Friday, October 25, 2013
Pataki: Adoration of the Twins (Otura Di)
At the beginning of the religion all roads were closed. No one knew the cause behind it and no one could move forward on the roads. The few that dared to travel never returned. Communication among the people of the country was impossible as everyone was a captive in his home. To travel was to die. Impossible as it was to go from one place to another, life simply stagnated. Nevertheless, there were a few men who preferred misfortune to life and happiness made monotony, so they left their towns only to succumb along the unknown and closed byways.
In one of those towns lived two Africans who during the many years had produced numerous children. As soon as the boys grew up they said to their fathers,
Babá ni lo ladé.
And they set out on the road and never came back. Their mothers cried and said,
Omó, omó umbo son son.
And in this way one-by-one they were lost. Already very old and without realizing it the Africans produced a number of twins and when they were born the happiness was limitless. Everyone admired them. They slept on beds of dried yagua and on mats of palm boughs. They wore necklaces of pearls and jet and with cruz de asta that shone a divine light like that of Obatalá.
The “elder” twin was named Tabo [Taiwo] and the “younger” twin Caín [Kaindé, Kehinde]. Their mother raised them with reverent passion, because they were the sons of Elube—Shangó, the orisha who was the Strong among the Strong, the universal inheritor of Olofin, the creator of life. Those children were the only ones that Iyansá cherished—the divine woman of the marketplace and the cemetery. She fed them abundantly with epó.
Great ceremonies were made in order to honor them, and to put them content, songs and dances were made to the Ibeyi, who were happy and naughty, but always united.

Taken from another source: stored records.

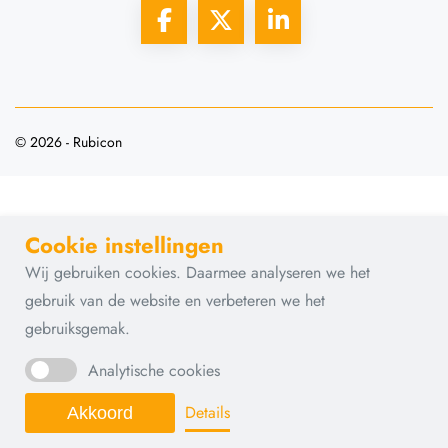
© 2026 - Rubicon
Cookie instellingen
Wij gebruiken cookies. Daarmee analyseren we het
gebruik van de website en verbeteren we het
gebruiksgemak.
Analytische cookies
Details
Akkoord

They went to the top of the caimito tree; here the twins cried for their fathers (Taita) and repeated the same words as their brothers before them (Babá ni lo ladé), such that the women began to cry and lament the luck that was going to be lost. But there was an ancient woman of more than a hundred years old, crippled by time, and who in her younger days was the best horse of Siete Rayos in the land, who now began to loosen up miraculously and the spark of life for an instant impelled her heart to fill with vitality, urging her voice proudly to dominate the chorus of the other women; and those cries turned into songs of joy, and upon two wooden plates exactly the same the woman excitedly hit their palms and danced rounds to the Ibeyi.
One fine day, Chichicate, Mamelita, and Guao, three evil sticks of the forest appeared before them and made the Ibeyis go off to those forbidden woods. Secret of Ogundá Bedé.
Note: In this Ifá, in osobo, you have to make three paraldos.